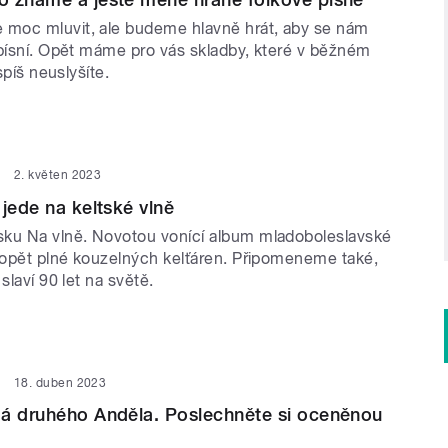
moc mluvit, ale budeme hlavně hrát, aby se nám
 písní. Opět máme pro vás skladby, které v běžném
jspíš neuslyšíte.
2. květen 2023
 jede na keltské vlně
ku Na vlně. Novotou vonící album mladoboleslavské
e opět plné kouzelných kelťáren. Připomeneme také,
slaví 90 let na světě.
18. duben 2023
má druhého Anděla. Poslechněte si oceněnou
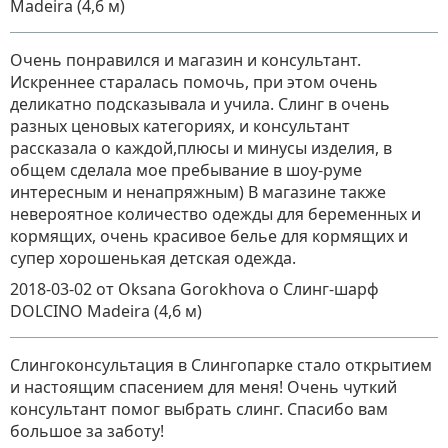
Madeira (4,6 м)
Очень понравился и магазин и консультант.
Искреннее старалась помочь, при этом очень
деликатно подсказывала и учила. Слинг в очень
разных ценовых категориях, и консультант
рассказала о каждой,плюсы и минусы изделия, в
общем сделала мое пребывание в шоу-руме
интересным и ненапряжным) В магазине также
невероятное количество одежды для беременных и
кормящих, очень красивое белье для кормящих и
супер хорошенькая детская одежда.
2018-03-02
от Oksana Gorokhova
о
Слинг-шарф
DOLCINO Madeira (4,6 м)
Слингоконсультация в Слингопарке стало открытием
и настоящим спасением для меня! Очень чуткий
консультант помог выбрать слинг. Спасибо вам
большое за заботу!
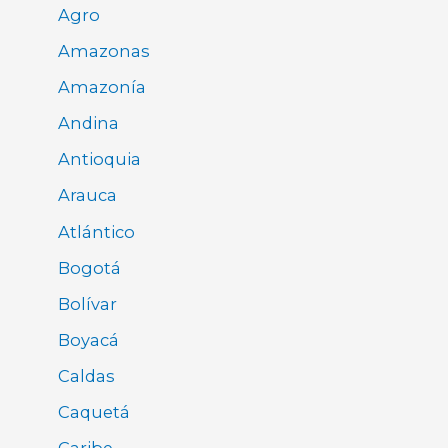
Agro
Amazonas
Amazonía
Andina
Antioquia
Arauca
Atlántico
Bogotá
Bolívar
Boyacá
Caldas
Caquetá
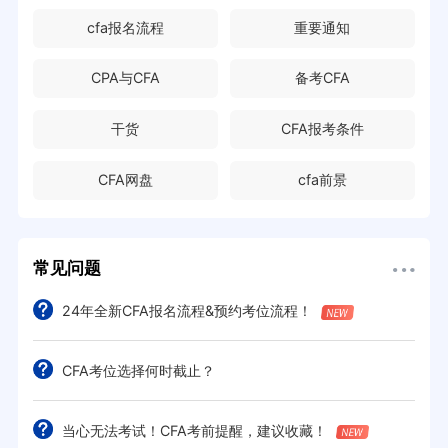
cfa报名流程
重要通知
CPA与CFA
备考CFA
干货
CFA报考条件
CFA网盘
cfa前景
常见问题
24年全新CFA报名流程&预约考位流程！
CFA考位选择何时截止？
当心无法考试！CFA考前提醒，建议收藏！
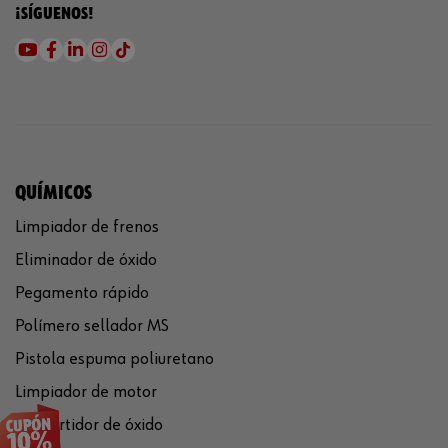
¡SÍGUENOS!
QUÍMICOS
Limpiador de frenos
Eliminador de óxido
Pegamento rápido
Polímero sellador MS
Pistola espuma poliuretano
Limpiador de motor
Convertidor de óxido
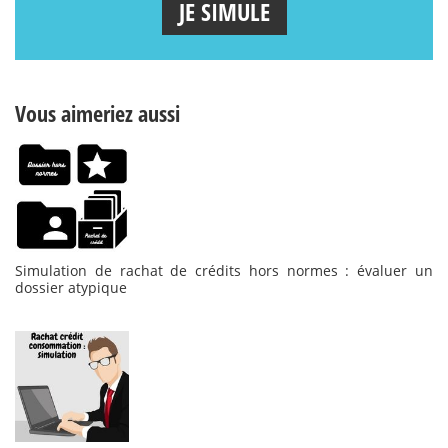
JE SIMULE
Vous aimeriez aussi
Simulation de rachat de crédits hors normes : évaluer un
dossier atypique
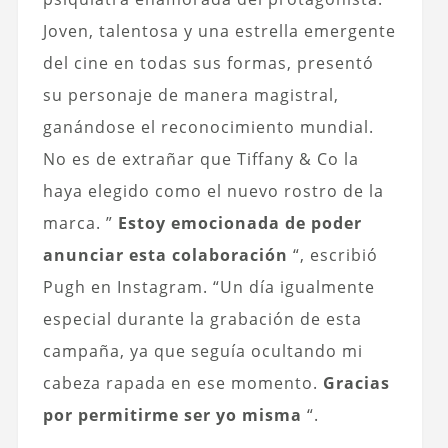
Joven, talentosa y una estrella emergente
del cine en todas sus formas, presentó
su personaje de manera magistral,
ganándose el reconocimiento mundial.
No es de extrañar que Tiffany & Co la
haya elegido como el nuevo rostro de la
marca. ”
Estoy emocionada de poder
anunciar esta colaboración
“, escribió
Pugh en Instagram. “Un día igualmente
especial durante la grabación de esta
campaña, ya que seguía ocultando mi
cabeza rapada en ese momento.
Gracias
por permitirme ser yo misma
“.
----
### What you will do
Leave the pictures out and reproduce exactly the lines from the line with "písní. Opět máme" to the end of the material above.

### Written response
 písní. Opět máme pro vás skladby, které v běžném
jspíš neuslyšíte.
2. květen 2023
 jede na keltské vlně
ku Na vlně. Novotou vonící album mladoboleslavské
e opět plné kouzelných kelťáren. Připomeneme také,
slaví 90 let na světě.
18. duben 2023
má druhého Anděla. Poslechněte si oceněnou
Madeira (4,6 м)
Очень понравился и магазин и консультант.
Искреннее старалась помочь, при этом очень
деликатно подсказывала и учила. Слинг в очень
разных ценовых категориях, и консультант
рассказала о каждой,плюсы и минусы изделия, в
общем сделала мое пребывание в шоу-руме
интересным и ненапряжным) В магазине также
невероятное количество одежды для беременных и
кормящих, очень красивое белье для кормящих и
супер хорошенькая детская одежда.
2018-03-02
от Oksana Gorokhova
о
Слинг-шарф
DOLCINO Madeira (4,6 м)
Слингоконсультация в Слингопарке стало открытием
и настоящим спасением для меня! Очень чуткий
консультант помог выбрать слинг. Спасибо вам
большое за заботу!
Agro
Amazonas
Amazonía
Andina
Antioquia
Arauca
Atlántico
Bogotá
Bolívar
Boyacá
Caldas
Caquetá
cfa报名流程
重要通知
CPA与CFA
备考CFA
干货
CFA报考条件
CFA网盘
cfa前景
常见问题
24年全新CFA报名流程&预约考位流程！
CFA考位选择何时截止？
当心无法考试！CFA考前提醒，建议收藏！
¡SÍGUENOS!
QUÍMICOS
Limpiador de frenos
Eliminador de óxido
Pegamento rápido
Polímero sellador MS
Pistola espuma poliuretano
Limpiador de motor
Convertidor de óxido
JE SIMULE
Vous aimeriez aussi
Simulation de rachat de crédits hors normes : évaluer un
dossier atypique
Joven, talentosa y una estrella emergente
del cine en todas sus formas, presentó
su personaje de manera magistral,
ganándose el reconocimiento mundial.
No es de extrañar que Tiffany & Co la
haya elegido como el nuevo rostro de la
marca. ”
Estoy emocionada de poder
anunciar esta colaboración
“, escribió
Pugh en Instagram. “Un día igualmente
especial durante la grabación de esta
campaña, ya que seguía ocultando mi
cabeza rapada en ese momento.
Gracias
por permitirme ser yo misma
“.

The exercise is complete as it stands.